- **PROBLEM TO SOLVE**: Include only the line with "a large and" and the lines after it, each reproduced exactly as it stands in the entries below.

Content starts

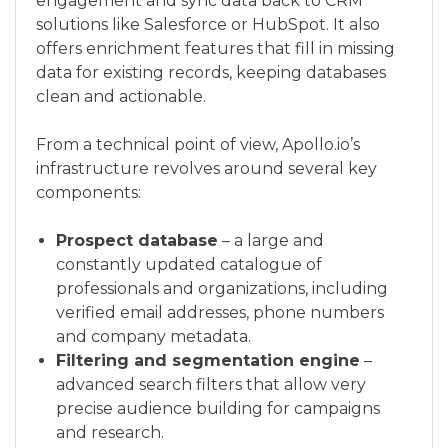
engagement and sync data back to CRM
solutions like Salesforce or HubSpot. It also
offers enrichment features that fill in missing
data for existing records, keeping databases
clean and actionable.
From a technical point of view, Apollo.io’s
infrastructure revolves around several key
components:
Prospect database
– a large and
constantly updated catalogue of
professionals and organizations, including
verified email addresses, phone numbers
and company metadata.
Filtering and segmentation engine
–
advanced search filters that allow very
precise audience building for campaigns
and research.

Content ends

- **SOLUTION FOR THIS PROBLEM**:
– a large and
constantly updated catalogue of
professionals and organizations, including
verified email addresses, phone numbers
and company metadata.
Filtering and segmentation engine
–
advanced search filters that allow very
precise audience building for campaigns
and research.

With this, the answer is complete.